Input data below:

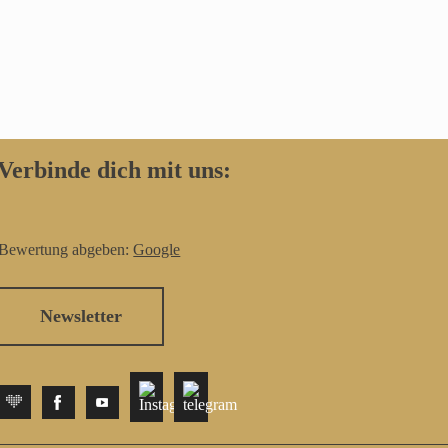
Verbinde dich mit uns:
Bewertung abgeben:
Google
Newsletter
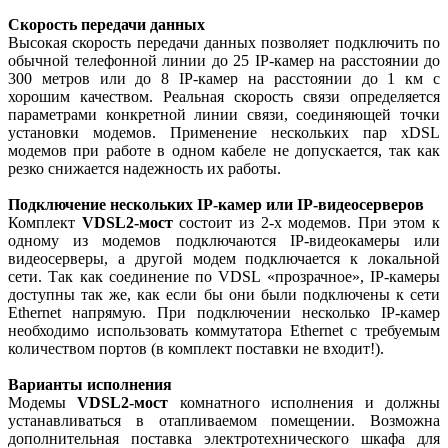
Скорость передачи данных
Высокая скорость передачи данных позволяет подключить по
обычной телефонной линии до 25 IP-камер на расстоянии до
300 метров или до 8 IP-камер на расстоянии до 1 км с
хорошим качеством. Реальная скорость связи определяется
параметрами конкретной линии связи, соединяющей точки
установки модемов. Применение нескольких пар xDSL
модемов при работе в одном кабеле не допускается, так как
резко снижается надежность их работы.
Подключение нескольких IP-камер или IP-видеосерверов
Комплект
VDSL2-мост
состоит из 2-х модемов. При этом к
одному из модемов подключаются IP-видеокамеры или
видеосерверы, а другой модем подключается к локальной
сети. Так как соединение по VDSL «прозрачное», IP-камеры
доступны так же, как если бы они были подключены к сети
Ethernet напрямую. При подключении несколько IP-камер
необходимо использовать коммутатора Ethernet с требуемым
количеством портов (в комплект поставки не входит!).
Варианты исполнения
Модемы
VDSL2-мост
комнатного исполнения и должны
устанавливаться в отапливаемом помещении. Возможна
дополнительная поставка электротехнического шкафа для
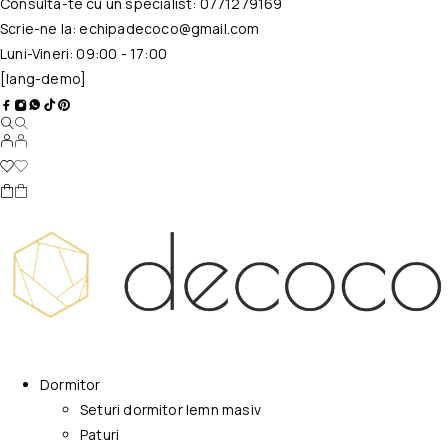
Consulta-te cu un specialist:
0771279169
Scrie-ne la:
echipadecoco@gmail.com
Luni-Vineri: 09:00 - 17:00
[lang-demo]
Dormitor
Seturi dormitor lemn masiv
Paturi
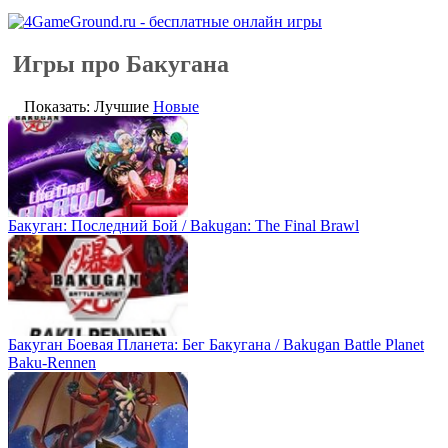
Игры про Бакугана
Показать: Лучшие
Новые
Бакуган: Последний Бой / Bakugan: The Final Brawl
Бакуган Боевая Планета: Бег Бакугана / Bakugan Battle Planet
Baku-Rennen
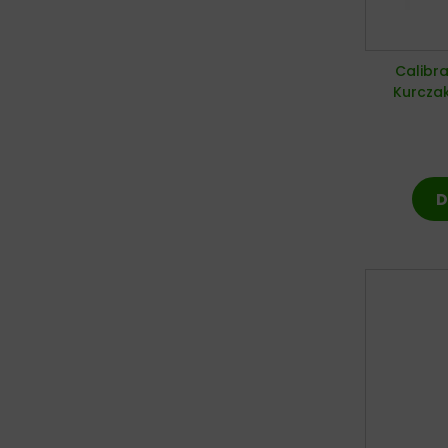
Calibr
Kurczak
D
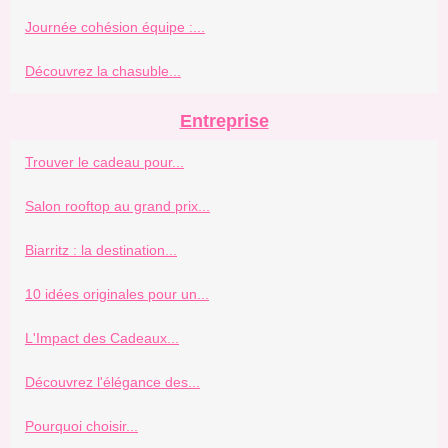
Journée cohésion équipe :...
Découvrez la chasuble...
Entreprise
Trouver le cadeau pour...
Salon rooftop au grand prix...
Biarritz : la destination...
10 idées originales pour un...
L'Impact des Cadeaux...
Découvrez l'élégance des...
Pourquoi choisir...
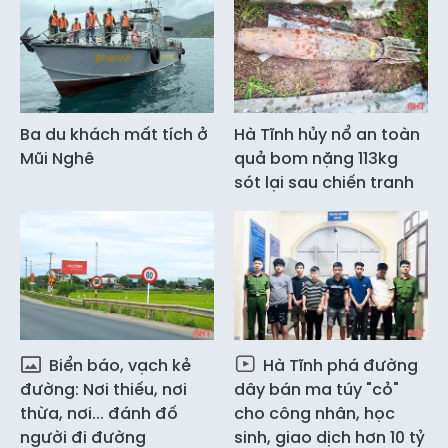
Ba du khách mất tích ở
Hà Tĩnh hủy nổ an toàn
Mũi Nghê
quả bom nặng 113kg
sót lại sau chiến tranh
Biển báo, vạch kẻ
Hà Tĩnh phá đường
đường: Nơi thiếu, nơi
dây bán ma túy "cỏ"
thừa, nơi... đánh đố
cho công nhân, học
người đi đường
sinh, giao dịch hơn 10 tỷ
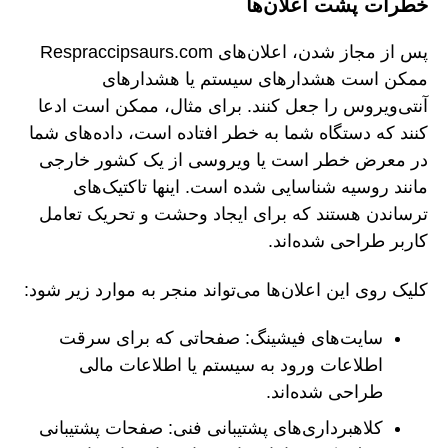
خطرات پشت اعلان‌ها
پس از مجاز شدن، اعلان‌های Respraccipsaurs.com
ممکن است هشدارهای سیستم یا هشدارهای
آنتی‌ویروس را جعل کنند. برای مثال، ممکن است ادعا
کنند که دستگاه شما به خطر افتاده است، داده‌های شما
در معرض خطر است یا ویروسی از یک کشور خارجی
مانند روسیه شناسایی شده است. اینها تاکتیک‌های
ترساندن هستند که برای ایجاد وحشت و تحریک تعامل
کاربر طراحی شده‌اند.
کلیک روی این اعلان‌ها می‌تواند منجر به موارد زیر شود:
سایت‌های فیشینگ: صفحاتی که برای سرقت
اطلاعات ورود به سیستم یا اطلاعات مالی
طراحی شده‌اند.
کلاهبرداری‌های پشتیبانی فنی: صفحات پشتیبانی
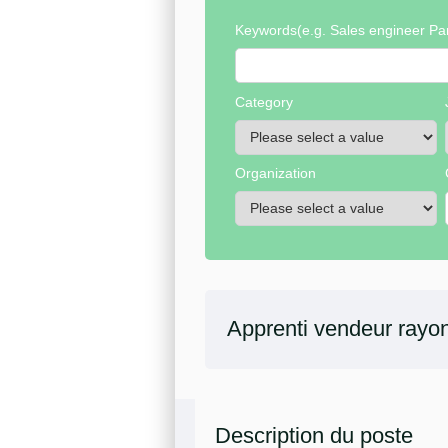
Keywords
(e.g. Sales engineer Par
Category
Organization
Apprenti vendeur rayo
Description du poste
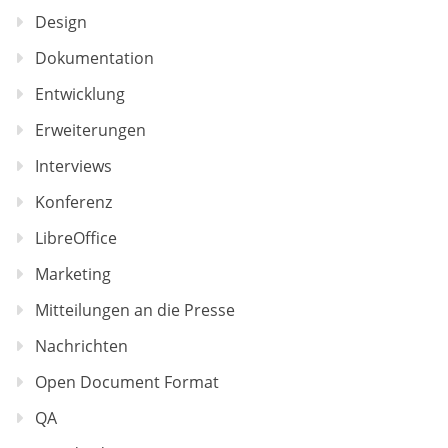
Design
Dokumentation
Entwicklung
Erweiterungen
Interviews
Konferenz
LibreOffice
Marketing
Mitteilungen an die Presse
Nachrichten
Open Document Format
QA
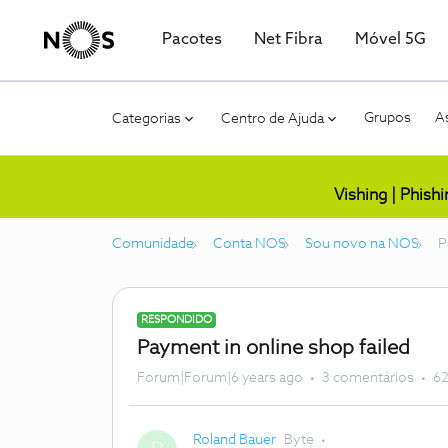
Pacotes
Net Fibra
Móvel 5G
Grupos
As
Categorias
Centro de Ajuda
Vishing | Phish
Comunidade
Conta NOS
Sou novo na NOS
P
RESPONDIDO
Payment in online shop failed
Forum|Forum|6 years ago
3 comentários
62
Roland Bauer
Byte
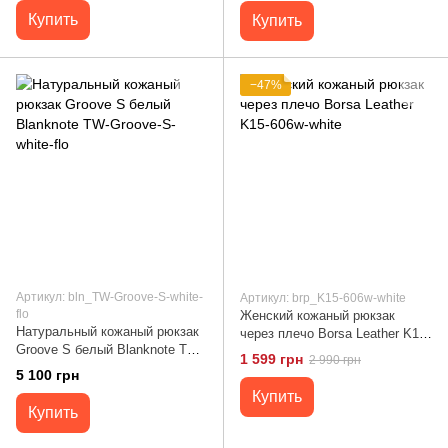
Купить
Купить
−47%
Артикул: bln_TW-Groove-S-white-
Артикул: brp_K15-606w-white
flo
Женский кожаный рюкзак
Натуральный кожаный рюкзак
через плечо Borsa Leather K15-
Groove S белый Blanknote TW-
606w-white
1 599 грн
2 990 грн
Groove-S-white-flo
5 100 грн
Купить
Купить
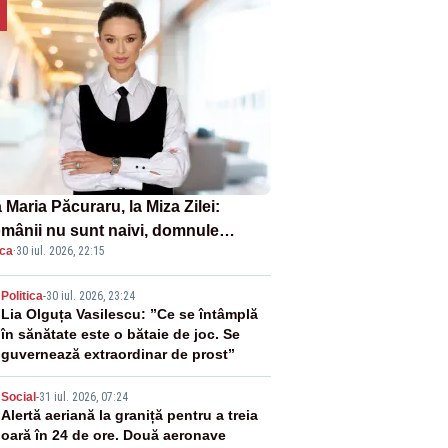
Maria Păcuraru, la Miza Zilei:
mânii nu sunt naivi, domnule
ica
·
30 iul. 2026, 22:15
mier Bolojan”
2
Politica
-
30 iul. 2026, 23:24
Lia Olguța Vasilescu: ”Ce se întâmplă
în sănătate este o bătaie de joc. Se
guvernează extraordinar de prost”
3
Social
-
31 iul. 2026, 07:24
Alertă aeriană la graniță pentru a treia
oară în 24 de ore. Două aeronave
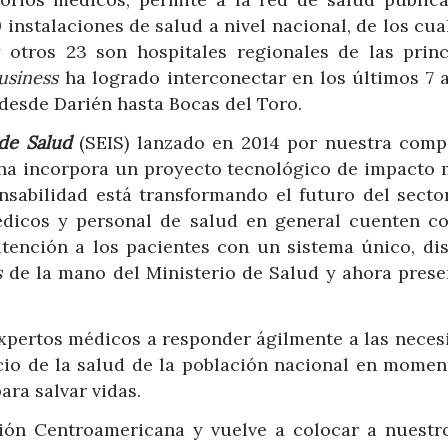
instalaciones de salud a nivel nacional, de los cua
otros 23 son hospitales regionales de las princ
siness
ha logrado interconectar en los últimos 7 a
 desde Darién hasta Bocas del Toro.
de Salud
(SEIS) lanzado en 2014 por nuestra comp
echa incorpora un proyecto tecnológico de impacto 
sabilidad está transformando el futuro del sector
édicos y personal de salud en general cuenten c
atención a los pacientes con un sistema único, di
s
de la mano del Ministerio de Salud y ahora prese
expertos médicos a responder ágilmente a las neces
cio de la salud de la población nacional en momen
ara salvar vidas.
ión Centroamericana y vuelve a colocar a nuestro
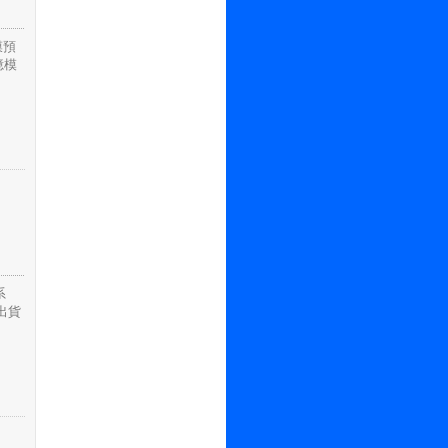
膜預
憶模
系
出貨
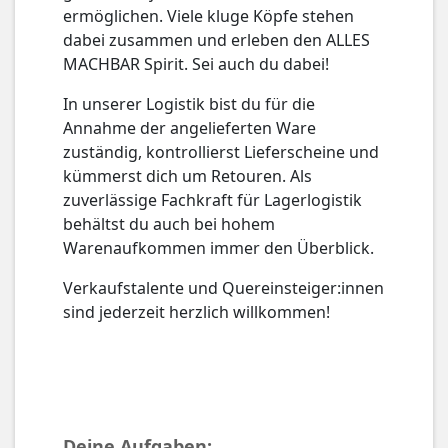
ermöglichen. Viele kluge Köpfe stehen
dabei zusammen und erleben den ALLES
MACHBAR Spirit. Sei auch du dabei!
In unserer Logistik bist du für die
Annahme der angelieferten Ware
zuständig, kontrollierst Lieferscheine und
kümmerst dich um Retouren. Als
zuverlässige Fachkraft für Lagerlogistik
behältst du auch bei hohem
Warenaufkommen immer den Überblick.
Verkaufstalente und Quereinsteiger:innen
sind jederzeit herzlich willkommen!
Deine Aufgaben:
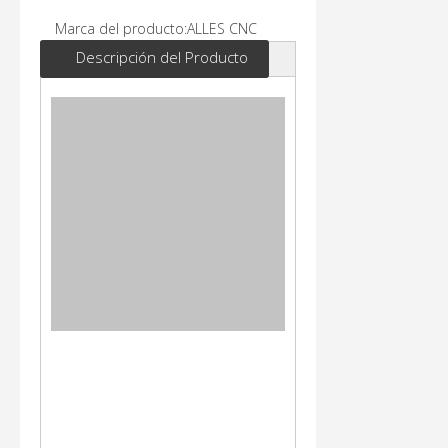
Marca del producto:
ALLES CNC
Descripción del Producto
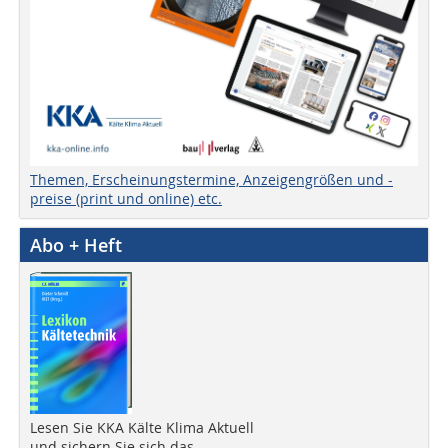
Themen, Erscheinungstermine, Anzeigengrößen und -
preise (print und online) etc.
Abo + Heft
Lesen Sie KKA Kälte Klima Aktuell
und sichern Sie sich das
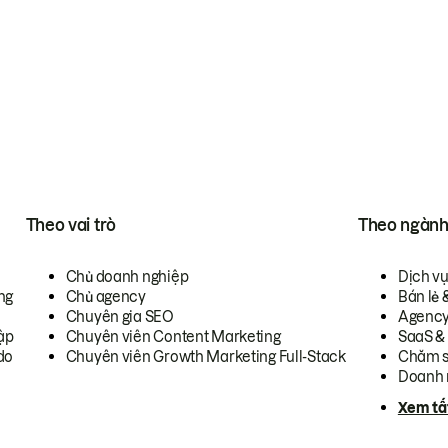
Theo vai trò
Theo ngàn
Chủ doanh nghiệp
Dịch v
ng
Chủ agency
Bán lẻ 
Chuyên gia SEO
Agenc
ập
Chuyên viên Content Marketing
SaaS &
do
Chuyên viên Growth Marketing Full-Stack
Chăm s
Doanh 
Xem tấ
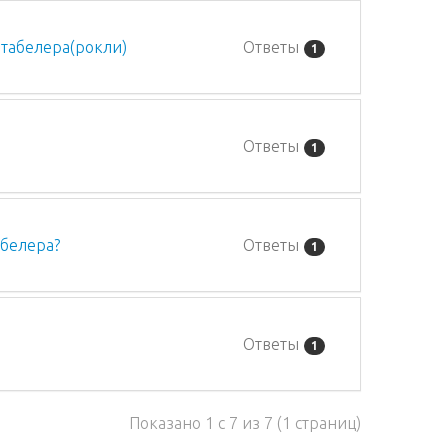
 штабелера(рокли)
Ответы
1
Ответы
1
абелера?
Ответы
1
Ответы
1
Показано 1 с 7 из 7 (1 страниц)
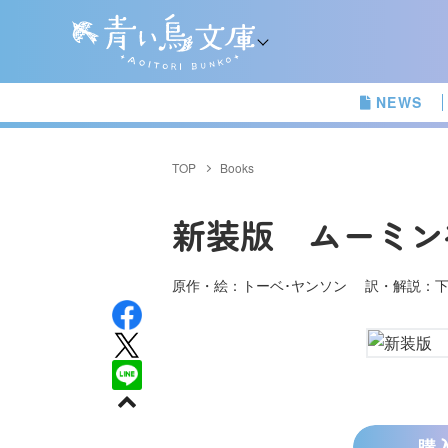
NEWS
TOP
Books
新装版 ムーミン
原作・絵：トーベ･ヤンソン 訳・解説：下
購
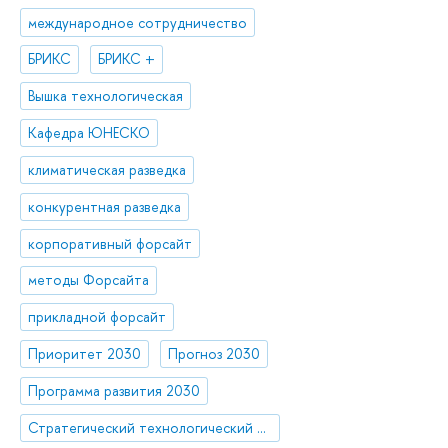
международное сотрудничество
БРИКС
БРИКС +
Вышка технологическая
Кафедра ЮНЕСКО
климатическая разведка
конкурентная разведка
корпоративный форсайт
методы Форсайта
прикладной форсайт
Приоритет 2030
Прогноз 2030
Программа развития 2030
Стратегический технологический проект «Национальный центр социально-экономического и научно-технологического прогнозирования»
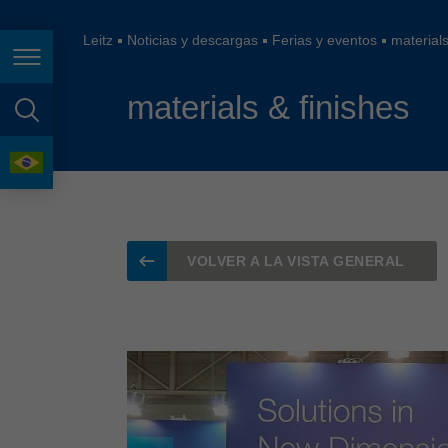
España
France
Leitz
Noticias y descargas
Ferias y eventos
materials
Page navigation
Great Britain
materials & finishes
Italia
page search
India
language
Japan (日本)
Lietuva
VOLVER A LA VISTA GENERAL
Magyarország
Malaysia
México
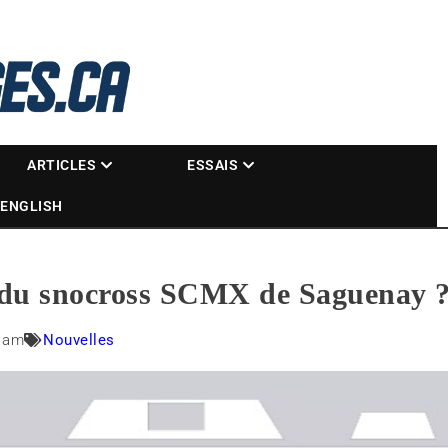
La référence des motoneigistes
s.ca
ARTICLES
ESSAIS
ENGLISH
 du snocross SCMX de Saguenay 
0 am
Nouvelles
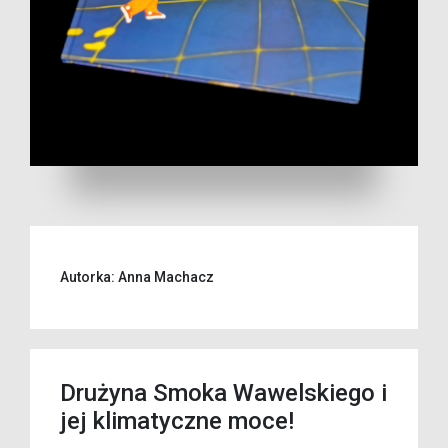
Autorka: Anna Machacz
Drużyna Smoka Wawelskiego i
jej klimatyczne moce!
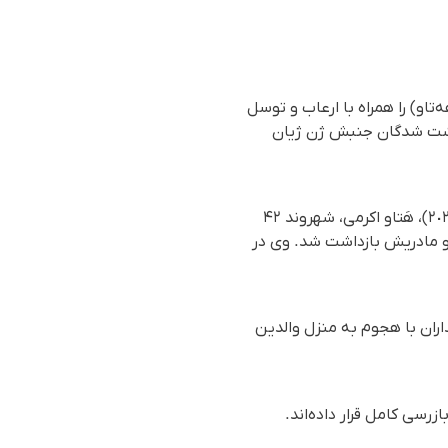
تاو) را همراه با ارعاب و توسل
داشت شدگان جنبش ژن ژیان
بر اساس گزارش رسیده به سازمان حقوق بشری هه‌نگاو، شامگاه پنج‌شنبه ١٠ خرداد ماه ١٤٠٣(٣٠ می ٢٠٢٤)، هَتاو اکرمی، شهروند ۴۲
و مادریش بازداشت شد. وی در
اران با هجوم به منزل والدین
رسی کامل قرار داده‌اند.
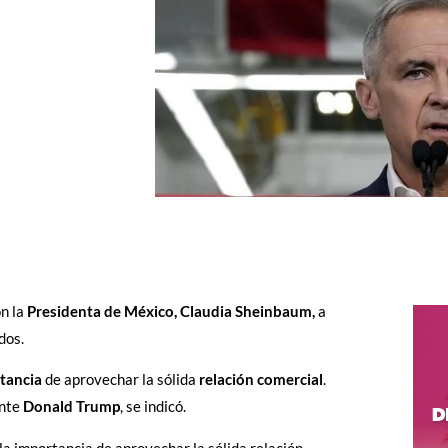
n la
Presidenta de México, Claudia Sheinbaum,
a
dos.
tancia
de aprovechar la sólida
relación comercial
.
ente
Donald Trump
, se indicó.
la importancia de aprovechar la sólida relación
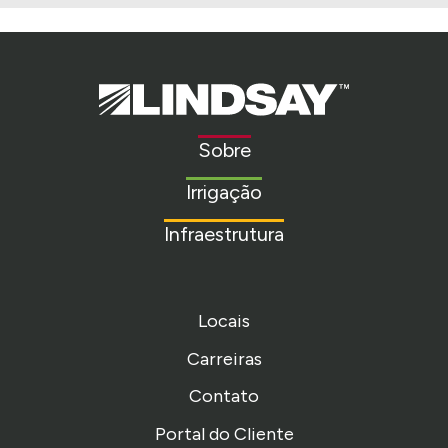
Lindsay.
Link
to
Sobre
homepage
Irrigação
Infraestrutura
Locais
Carreiras
Contato
Portal do Cliente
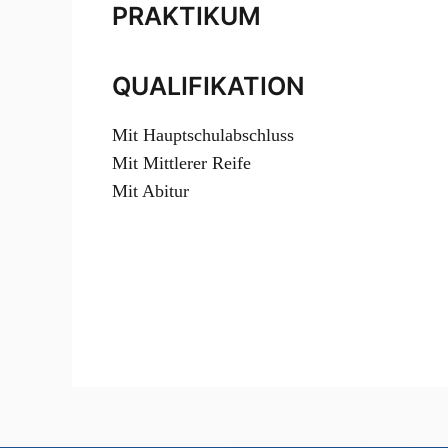
PRAKTIKUM
QUALIFIKATION
Mit Hauptschulabschluss
Mit Mittlerer Reife
Mit Abitur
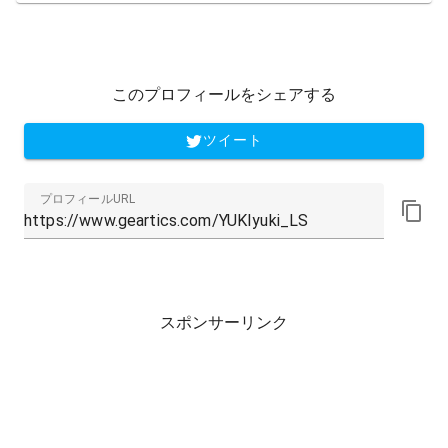
このプロフィールをシェアする
ツイート
プロフィールURL
スポンサーリンク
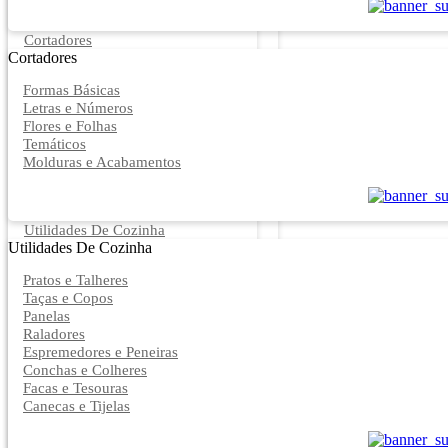
Cortadores
Cortadores
Formas Básicas
Letras e Números
Flores e Folhas
Temáticos
Molduras e Acabamentos
Utilidades De Cozinha
Utilidades De Cozinha
Pratos e Talheres
Taças e Copos
Panelas
Raladores
Espremedores e Peneiras
Conchas e Colheres
Facas e Tesouras
Canecas e Tijelas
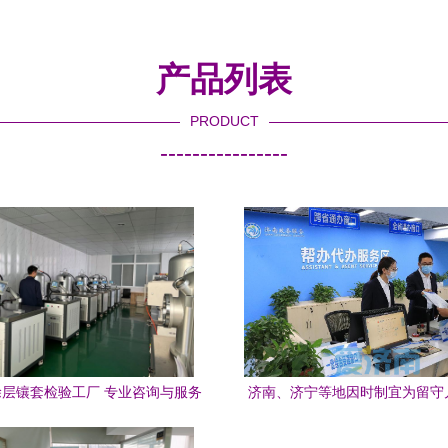
产品列表
PRODUCT
----------------
层镶套检验工厂 专业咨询与服务
济南、济宁等地因时制宜为留守
指南
困等特殊儿童群体输送关爱——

End of Input data.

▶ _Problem description_: In the listing above, find the line with "Trouver le cadeau pour..." and the line with "(e.g. Sales engineer Par". Transcribe those two and everything between, exactly, leaving out pictures.

▶ _Response box_:
Trouver le cadeau pour...
Salon rooftop au grand prix...
Biarritz : la destination...
10 idées originales pour un...
L'Impact des Cadeaux...
Découvrez l'élégance des...
Pourquoi choisir...
Ba du khách mất tích ở
Hà Tĩnh hủy nổ an toàn
Mũi Nghê
quả bom nặng 113kg
sót lại sau chiến tranh
Biển báo, vạch kẻ
Hà Tĩnh phá đường
đường: Nơi thiếu, nơi
dây bán ma túy "cỏ"
thừa, nơi... đánh đố
cho công nhân, học
người đi đường
sinh, giao dịch hơn 10 tỷ
خطرات پشت اعلان‌ها
پس از مجاز شدن، اعلان‌های Respraccipsaurs.com
ممکن است هشدارهای سیستم یا هشدارهای
آنتی‌ویروس را جعل کنند. برای مثال، ممکن است ادعا
کنند که دستگاه شما به خطر افتاده است، داده‌های شما
در معرض خطر است یا ویروسی از یک کشور خارجی
مانند روسیه شناسایی شده است. اینها تاکتیک‌های
ترساندن هستند که برای ایجاد وحشت و تحریک تعامل
کاربر طراحی شده‌اند.
کلیک روی این اعلان‌ها می‌تواند منجر به موارد زیر شود:
سایت‌های فیشینگ: صفحاتی که برای سرقت
اطلاعات ورود به سیستم یا اطلاعات مالی
طراحی شده‌اند.
کلاهبرداری‌های پشتیبانی فنی: صفحات پشتیبانی
Keywords
(e.g. Sales engineer Par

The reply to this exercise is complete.